The old fishing village of Marsaxlokk is famous for its tiny little harbor. Here, you can see some of the traditional Maltese boats decorated with the eye of Osiris. These are the luzzi, the traditional fishing boats, not to be confused with  the dgħajjes, the water taxis.

A trip to Malta wouldn’t be complete without a visit to Popeye Village, the set of the 1980 movie with Robin Williams. It is now somewhat of a tiny theme park with a restaurant and even an area to go swimming, but, for the most, part it looks the way it did for the movie. If you go after 5pm you’ll even get a discount, and the two hours you will have until they close are absolutely sufficient for the small park.


The luzzi of Marsaxlokk.

Maltese Public Transport

Finally, for something a little less on the positive side: I had read and heard conflicting information about the buses in Malta. Some said they are excellent and even the best way to get around the country, others said that they are completely unreliable. Here’s what I will say on the matter:

There is public transport to everywhere you might want to go, and you will not have to walk far to/from the bus stop either. This is a great advantage, especially for the local population. No matter where you live you will have a bus stop within mere minutes walking distance. However, this means that every line has tons of stops and never takes the direct route to a destination. Several bus trips had us wondering why we were going around somewhat of a circle, only to realize that this was done to cover as much of the area as possible.

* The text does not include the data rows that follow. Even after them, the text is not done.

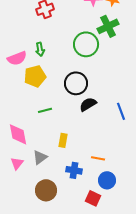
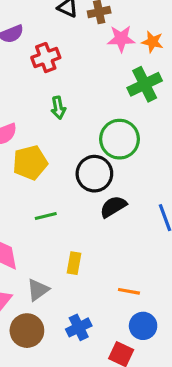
green circle: (86, 44) -> (120, 139), moved
green arrow: (40, 49) -> (58, 108), moved
blue cross: (74, 170) -> (79, 327), moved, turned -35
brown circle: (46, 190) -> (27, 331), moved

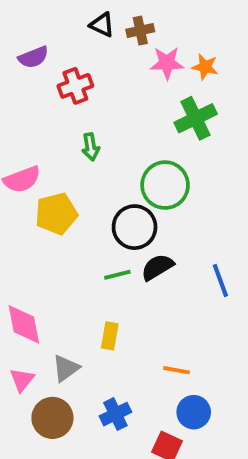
green line: (46, 216) -> (117, 275), moved

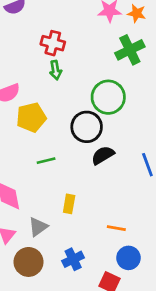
red cross: (75, 86) -> (53, 43), moved, turned 35
green line: (117, 275) -> (46, 161), moved

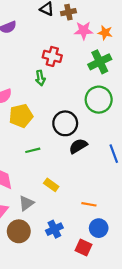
red cross: (53, 43) -> (52, 56), moved
green circle: (108, 97) -> (99, 100), moved
yellow rectangle: (69, 204) -> (51, 185), turned -64

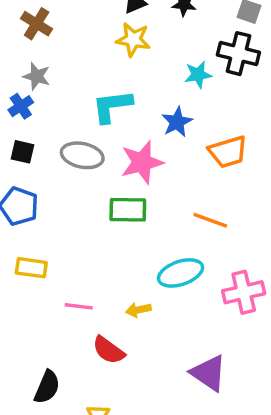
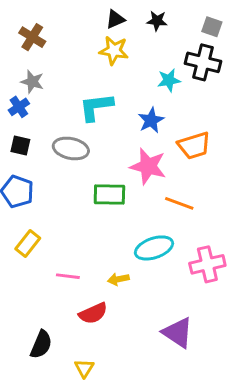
pink star: (142, 162) -> (148, 166), moved, turned 30
yellow rectangle: (31, 268) -> (28, 244), turned -60
red semicircle: (109, 350) -> (93, 313), turned -60

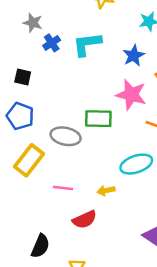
blue cross: (19, 107) -> (52, 43), moved
gray ellipse: (71, 148) -> (66, 136), moved
yellow rectangle: (28, 244) -> (29, 160), size x1.4

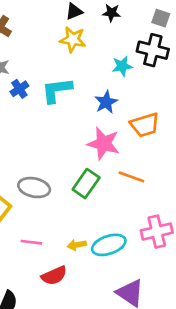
green rectangle: (98, 119) -> (86, 184), moved, turned -56
cyan ellipse: (136, 164) -> (109, 245), moved

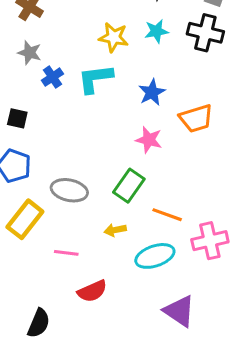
yellow star: (73, 39) -> (114, 37), moved
cyan star: (122, 66) -> (156, 31), moved
pink star: (103, 144) -> (149, 140), size x0.7
orange line: (131, 177) -> (167, 215), moved
yellow arrow: (77, 245) -> (115, 230), moved

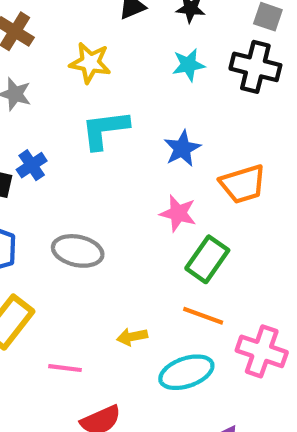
yellow star: (114, 37) -> (90, 63), moved
blue cross: (52, 77) -> (32, 165), moved
green rectangle: (129, 186) -> (207, 259), moved
gray ellipse: (69, 190) -> (78, 251), moved
pink cross: (210, 241) -> (262, 351), turned 32

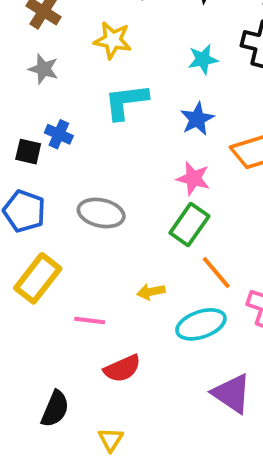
cyan star: (188, 65) -> (203, 59), moved
blue cross: (32, 165) -> (59, 134), turned -32
green rectangle: (207, 259) -> (189, 225), moved
orange line: (203, 316) -> (216, 273), turned 30

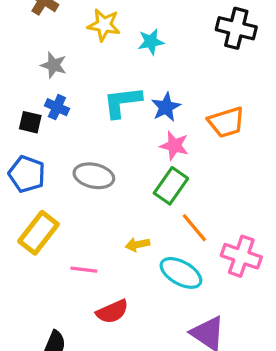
cyan star: (203, 59) -> (151, 42), moved
gray star: (44, 69) -> (54, 65), moved
cyan L-shape: (126, 102) -> (122, 102), moved
blue star: (197, 119) -> (166, 107), moved
cyan ellipse: (201, 324) -> (181, 273), turned 48

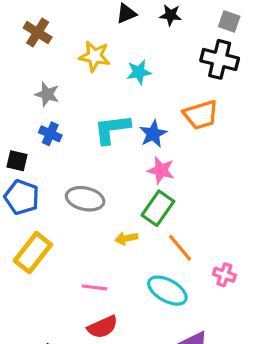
black square: (30, 122) -> (17, 161), moved
orange trapezoid: (226, 122) -> (201, 115), moved
yellow arrow: (137, 244) -> (126, 238), moved
pink cross: (241, 256) -> (224, 275), size x0.6
pink line: (84, 270) -> (95, 287), moved

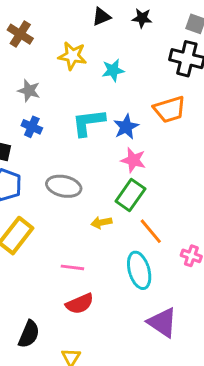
cyan ellipse: (167, 291) -> (139, 270), turned 45

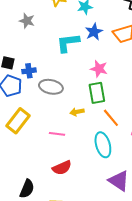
blue cross: (32, 127) -> (29, 71), moved, turned -32
blue star: (126, 127) -> (94, 32), moved
green rectangle: (130, 195) -> (97, 93), turned -45
pink line: (72, 267) -> (57, 134), moved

The next issue is that most of the time you will need to change buses in Valletta. Unless you’re staying in Valletta, this means that you will lose time going to Valletta only to go back in the direction you came from on a different bus.

Finally, the buses are often not on time. We have waited for more than 20 minutes on more than one occasion, and once we even waited for a bus for 30 minutes, only for it to arrive with the driver simply leaving without saying anything.

Considering all this, I would highly recommend arranging your own means of transportation if possible. Keep in mind though that as densely populated as Malta is it also has a lot of cars, so your best option if you wish to be fast and flexible would be renting a scooter.


There’s just something about these balconies.

One of the many beautiful alleys of Mdina, the former capital of Malta.